At a Glance
- Demand for U.S. natural gas rises as Henry Hub becomes global benchmark
Florida temperatures were colder than normal in the first weeks of 2018. Houston hit its lowest temperature in more than two decades. It should be no surprise, then, that demand for natural gas began the year higher than usual in the United States. Drawdowns of U.S. natural gas supply expected to be 319 billion cubic feet (bcf) wound up at 359 bcf in the first week of January, which helped send prices higher.
But as temperatures have warmed in February across the U.S., reaching record highs in some places, gas drawdowns have continued to climb above the average. For the week ended Feb. 9, the EIA reported a drawdown of 194 bcf, about 26 percent above the five-year average for this period.
This underscores the fact that, in today’s gas market, it’s not just about weather.
Supply and Demand
Although the U.S. production has increased roughly 20 bcf/day over the past five years, the overall consumption and natural demand has increased as well.
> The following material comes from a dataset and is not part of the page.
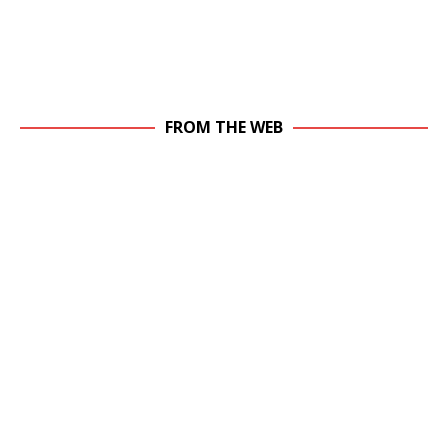
FROM THE WEB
The extra push on natural gas demand comes from a confluence of three factors. The first of these is obvious: the cold blast that hit most of the U.S. to start the year.
Matched with that is a movement toward clean energy. Coal production is being retired in many areas, and gas is increasingly used for power generation. Facilities that used to rely on coal are now looking to the vast supply of cleaner and more cost-efficient energy, natural gas.
Lastly, the emergence of liquefied natural gas (LNG) as a solution to supply issues outside the United States, primarily in Asia and Latin America, is drawing on U.S. gas that was once solely for domestic use. Roughly 2.5 bcf/day of LNG is exported creating an additional inventory pull on the U.S. supply.
As a result, Henry Hub Natural Gas futures — long the benchmark natural gas price for the United States — has become a global price indicator. More than one million Henry Hub futures contracts were traded in a single day for the first time in January, and overall futures and options trading in Henry Hub had a record month.
The Market Response
The growth in trading volume makes sense. With the rise of LNG, more market participants have exposure to Henry Hub Natural Gas prices, and those participants need to hedge their exposure. The LNG factor is not a short-term phenomenon either. Overseas participants buying LNG are signing long-term agreements, many times 20-year deals, which means they are — and will be — affected when demand rises or falls, and the market becomes volatile. This trend started to show in 2017, when 25 percent of trading in Henry Hub futures occurred during Asia and European trading hours (6 pm to 6 am Central time).
As natural gas production in the U.S. has climbed upward and LNG exports continue, trading outside the U.S. will be an important factor to watch in measuring the global interest in U.S. natural gas.